Return all lines of the listing below that carry the word "Обезболивающие".

PROVIDED ENTRIES

-- Opening Marker --

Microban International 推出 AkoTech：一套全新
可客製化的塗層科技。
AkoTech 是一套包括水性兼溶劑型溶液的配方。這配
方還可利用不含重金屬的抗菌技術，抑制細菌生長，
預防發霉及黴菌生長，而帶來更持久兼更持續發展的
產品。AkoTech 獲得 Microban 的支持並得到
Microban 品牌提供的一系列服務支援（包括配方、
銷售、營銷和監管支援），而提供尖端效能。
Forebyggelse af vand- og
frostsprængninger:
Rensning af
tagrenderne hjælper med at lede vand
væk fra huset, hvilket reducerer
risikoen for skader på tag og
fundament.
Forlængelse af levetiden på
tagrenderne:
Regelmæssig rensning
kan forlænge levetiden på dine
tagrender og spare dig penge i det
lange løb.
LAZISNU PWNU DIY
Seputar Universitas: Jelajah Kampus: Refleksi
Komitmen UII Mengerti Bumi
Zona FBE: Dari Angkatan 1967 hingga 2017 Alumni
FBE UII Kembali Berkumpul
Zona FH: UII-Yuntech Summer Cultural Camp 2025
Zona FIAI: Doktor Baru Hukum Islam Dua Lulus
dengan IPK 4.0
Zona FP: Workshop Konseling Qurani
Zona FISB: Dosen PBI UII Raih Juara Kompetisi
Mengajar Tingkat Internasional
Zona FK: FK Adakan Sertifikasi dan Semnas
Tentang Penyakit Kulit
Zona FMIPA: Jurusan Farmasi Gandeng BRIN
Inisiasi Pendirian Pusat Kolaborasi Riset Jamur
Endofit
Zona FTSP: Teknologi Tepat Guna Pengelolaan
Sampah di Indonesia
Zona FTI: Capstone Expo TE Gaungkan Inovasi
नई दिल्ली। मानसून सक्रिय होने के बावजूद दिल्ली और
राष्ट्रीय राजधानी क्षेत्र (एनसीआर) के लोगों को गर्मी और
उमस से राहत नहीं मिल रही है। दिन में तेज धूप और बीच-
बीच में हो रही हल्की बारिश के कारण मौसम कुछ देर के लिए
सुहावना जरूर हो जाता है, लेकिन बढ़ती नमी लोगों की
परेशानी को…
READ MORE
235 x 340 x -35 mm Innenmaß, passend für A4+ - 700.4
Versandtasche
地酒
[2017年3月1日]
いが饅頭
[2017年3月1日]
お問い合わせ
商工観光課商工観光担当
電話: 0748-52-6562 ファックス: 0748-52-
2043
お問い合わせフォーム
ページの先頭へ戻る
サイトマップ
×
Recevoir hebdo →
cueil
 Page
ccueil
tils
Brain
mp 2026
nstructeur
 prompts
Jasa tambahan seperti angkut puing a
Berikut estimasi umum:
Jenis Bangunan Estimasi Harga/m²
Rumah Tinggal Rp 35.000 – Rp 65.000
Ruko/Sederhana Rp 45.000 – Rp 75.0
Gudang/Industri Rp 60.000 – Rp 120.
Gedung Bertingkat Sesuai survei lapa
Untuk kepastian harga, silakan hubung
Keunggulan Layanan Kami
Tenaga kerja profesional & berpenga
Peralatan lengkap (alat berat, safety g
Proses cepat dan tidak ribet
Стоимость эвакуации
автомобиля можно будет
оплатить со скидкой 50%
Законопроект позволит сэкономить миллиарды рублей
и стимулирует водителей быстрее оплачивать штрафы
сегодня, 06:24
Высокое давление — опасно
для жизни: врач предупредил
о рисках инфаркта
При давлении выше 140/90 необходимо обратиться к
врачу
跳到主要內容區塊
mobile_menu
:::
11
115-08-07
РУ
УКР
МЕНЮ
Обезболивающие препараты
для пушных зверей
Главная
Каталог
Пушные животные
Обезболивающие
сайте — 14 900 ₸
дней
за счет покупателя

-- Closing Marker --

EXERCISE RESULT
Обезболивающие препараты
Обезболивающие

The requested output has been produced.